**WHAT THE EXERCISE ASKS:**
Among the records below, find the line that has "Nos actualités"; from there, give the lines again exactly, and stop after the line that has "zum Thema 'Leistungen der Jugendhilfe'".

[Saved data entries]
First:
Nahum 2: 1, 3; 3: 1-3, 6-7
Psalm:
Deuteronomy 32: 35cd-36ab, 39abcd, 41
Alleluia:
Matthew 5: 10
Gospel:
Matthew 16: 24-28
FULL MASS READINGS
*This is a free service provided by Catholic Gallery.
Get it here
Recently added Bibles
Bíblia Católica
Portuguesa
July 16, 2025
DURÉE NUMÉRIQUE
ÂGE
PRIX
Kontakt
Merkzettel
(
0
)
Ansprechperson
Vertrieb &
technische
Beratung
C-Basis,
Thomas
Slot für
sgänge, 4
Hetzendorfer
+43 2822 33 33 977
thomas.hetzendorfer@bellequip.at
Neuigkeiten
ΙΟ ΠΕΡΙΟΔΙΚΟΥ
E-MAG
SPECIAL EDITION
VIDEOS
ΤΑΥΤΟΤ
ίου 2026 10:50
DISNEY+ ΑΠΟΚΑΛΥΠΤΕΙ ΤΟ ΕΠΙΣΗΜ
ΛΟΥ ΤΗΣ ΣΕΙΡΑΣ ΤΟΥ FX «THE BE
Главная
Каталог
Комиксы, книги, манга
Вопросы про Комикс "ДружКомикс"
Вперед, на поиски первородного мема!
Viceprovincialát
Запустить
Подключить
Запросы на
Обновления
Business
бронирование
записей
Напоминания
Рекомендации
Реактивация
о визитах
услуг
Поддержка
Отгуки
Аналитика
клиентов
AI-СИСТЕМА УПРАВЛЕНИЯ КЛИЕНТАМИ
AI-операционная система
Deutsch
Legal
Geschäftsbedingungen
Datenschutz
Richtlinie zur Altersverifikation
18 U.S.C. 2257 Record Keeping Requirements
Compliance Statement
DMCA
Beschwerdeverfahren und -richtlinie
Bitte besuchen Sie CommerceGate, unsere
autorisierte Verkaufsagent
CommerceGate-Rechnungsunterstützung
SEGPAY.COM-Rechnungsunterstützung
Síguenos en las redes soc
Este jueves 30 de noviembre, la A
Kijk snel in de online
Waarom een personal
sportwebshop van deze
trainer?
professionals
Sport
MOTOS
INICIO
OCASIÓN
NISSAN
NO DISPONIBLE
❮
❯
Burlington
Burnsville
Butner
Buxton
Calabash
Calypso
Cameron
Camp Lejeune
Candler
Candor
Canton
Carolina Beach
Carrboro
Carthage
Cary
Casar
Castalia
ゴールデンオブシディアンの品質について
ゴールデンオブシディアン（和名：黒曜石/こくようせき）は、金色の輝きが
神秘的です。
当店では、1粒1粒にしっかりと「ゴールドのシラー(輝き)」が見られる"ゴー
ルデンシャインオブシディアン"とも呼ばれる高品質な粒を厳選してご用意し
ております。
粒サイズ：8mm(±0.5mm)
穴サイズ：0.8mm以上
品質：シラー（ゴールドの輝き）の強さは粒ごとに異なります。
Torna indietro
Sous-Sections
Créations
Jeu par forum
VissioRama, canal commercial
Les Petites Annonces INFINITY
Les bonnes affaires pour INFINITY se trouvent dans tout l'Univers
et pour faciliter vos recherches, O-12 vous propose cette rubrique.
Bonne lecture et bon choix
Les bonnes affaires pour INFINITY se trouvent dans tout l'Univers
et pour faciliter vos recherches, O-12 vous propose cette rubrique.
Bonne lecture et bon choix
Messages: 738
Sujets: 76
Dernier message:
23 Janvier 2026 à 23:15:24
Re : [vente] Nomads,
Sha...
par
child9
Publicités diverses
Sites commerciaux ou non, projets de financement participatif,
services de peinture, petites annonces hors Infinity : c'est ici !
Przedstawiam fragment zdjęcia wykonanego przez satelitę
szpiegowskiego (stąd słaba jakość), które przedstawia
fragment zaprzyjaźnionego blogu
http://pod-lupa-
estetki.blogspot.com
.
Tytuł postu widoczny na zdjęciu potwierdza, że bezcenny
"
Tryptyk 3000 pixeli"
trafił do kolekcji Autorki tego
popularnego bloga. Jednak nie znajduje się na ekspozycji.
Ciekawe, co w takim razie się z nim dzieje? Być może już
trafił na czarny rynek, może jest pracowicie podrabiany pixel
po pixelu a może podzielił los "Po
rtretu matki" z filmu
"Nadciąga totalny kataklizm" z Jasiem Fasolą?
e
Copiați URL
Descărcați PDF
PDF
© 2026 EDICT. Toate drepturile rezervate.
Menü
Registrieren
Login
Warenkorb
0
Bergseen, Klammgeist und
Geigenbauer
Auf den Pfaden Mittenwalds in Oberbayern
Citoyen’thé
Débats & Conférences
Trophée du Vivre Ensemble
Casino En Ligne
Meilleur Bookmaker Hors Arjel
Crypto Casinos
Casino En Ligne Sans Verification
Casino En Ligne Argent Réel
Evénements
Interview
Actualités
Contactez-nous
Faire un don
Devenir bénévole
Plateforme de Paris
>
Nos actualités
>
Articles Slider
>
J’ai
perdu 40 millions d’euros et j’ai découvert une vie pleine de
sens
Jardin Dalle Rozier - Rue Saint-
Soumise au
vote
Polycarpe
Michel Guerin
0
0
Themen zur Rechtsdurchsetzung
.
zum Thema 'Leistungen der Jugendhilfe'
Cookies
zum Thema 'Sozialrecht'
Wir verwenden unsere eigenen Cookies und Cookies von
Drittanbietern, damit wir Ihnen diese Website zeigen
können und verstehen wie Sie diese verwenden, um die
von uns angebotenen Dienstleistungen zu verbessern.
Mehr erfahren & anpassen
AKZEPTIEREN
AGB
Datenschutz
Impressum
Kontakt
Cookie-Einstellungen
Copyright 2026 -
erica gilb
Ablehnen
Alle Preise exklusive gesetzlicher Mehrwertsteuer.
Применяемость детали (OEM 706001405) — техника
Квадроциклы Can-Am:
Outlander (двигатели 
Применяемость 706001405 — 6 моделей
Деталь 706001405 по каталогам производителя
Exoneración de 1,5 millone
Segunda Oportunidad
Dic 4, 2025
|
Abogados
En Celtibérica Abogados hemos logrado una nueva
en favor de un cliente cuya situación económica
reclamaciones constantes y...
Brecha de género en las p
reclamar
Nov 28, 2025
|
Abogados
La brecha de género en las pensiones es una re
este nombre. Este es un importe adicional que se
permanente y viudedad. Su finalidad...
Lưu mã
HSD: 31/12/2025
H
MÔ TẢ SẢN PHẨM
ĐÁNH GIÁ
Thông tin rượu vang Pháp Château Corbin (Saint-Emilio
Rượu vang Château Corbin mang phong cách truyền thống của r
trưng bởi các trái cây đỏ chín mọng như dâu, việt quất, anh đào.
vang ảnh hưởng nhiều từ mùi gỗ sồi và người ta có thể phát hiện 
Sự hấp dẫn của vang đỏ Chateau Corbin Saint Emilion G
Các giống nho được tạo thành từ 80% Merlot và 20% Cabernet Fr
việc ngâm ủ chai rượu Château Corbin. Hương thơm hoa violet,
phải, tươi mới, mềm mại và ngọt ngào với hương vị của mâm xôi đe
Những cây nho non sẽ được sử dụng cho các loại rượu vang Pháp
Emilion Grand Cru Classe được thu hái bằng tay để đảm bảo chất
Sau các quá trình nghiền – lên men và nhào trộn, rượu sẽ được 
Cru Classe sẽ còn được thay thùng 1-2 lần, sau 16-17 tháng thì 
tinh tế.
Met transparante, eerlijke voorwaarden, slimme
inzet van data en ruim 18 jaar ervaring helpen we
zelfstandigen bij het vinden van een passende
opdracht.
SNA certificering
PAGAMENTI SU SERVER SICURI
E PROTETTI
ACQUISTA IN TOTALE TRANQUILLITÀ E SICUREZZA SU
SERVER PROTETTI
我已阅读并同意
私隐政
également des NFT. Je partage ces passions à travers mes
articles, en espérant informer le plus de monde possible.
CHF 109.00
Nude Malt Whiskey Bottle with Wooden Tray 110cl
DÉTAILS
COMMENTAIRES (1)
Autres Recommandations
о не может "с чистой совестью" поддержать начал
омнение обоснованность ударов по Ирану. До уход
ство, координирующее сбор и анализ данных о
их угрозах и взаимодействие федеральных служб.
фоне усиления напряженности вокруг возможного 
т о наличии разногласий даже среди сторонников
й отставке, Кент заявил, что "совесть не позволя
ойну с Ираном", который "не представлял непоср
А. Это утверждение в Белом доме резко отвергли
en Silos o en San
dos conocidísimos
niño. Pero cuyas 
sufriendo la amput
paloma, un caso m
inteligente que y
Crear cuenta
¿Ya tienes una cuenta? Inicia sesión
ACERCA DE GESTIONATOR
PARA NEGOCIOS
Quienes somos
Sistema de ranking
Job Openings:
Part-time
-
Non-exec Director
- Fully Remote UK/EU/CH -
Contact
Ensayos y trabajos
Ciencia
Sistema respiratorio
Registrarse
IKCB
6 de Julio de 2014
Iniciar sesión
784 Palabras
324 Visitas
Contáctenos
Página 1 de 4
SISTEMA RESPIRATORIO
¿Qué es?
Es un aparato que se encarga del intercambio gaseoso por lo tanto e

**SOLUTION FOR THIS EXERCISE:**
Nos actualités
>
Articles Slider
>
J’ai
perdu 40 millions d’euros et j’ai découvert une vie pleine de
sens
Jardin Dalle Rozier - Rue Saint-
Soumise au
vote
Polycarpe
Michel Guerin
0
0
Themen zur Rechtsdurchsetzung
.
zum Thema 'Leistungen der Jugendhilfe'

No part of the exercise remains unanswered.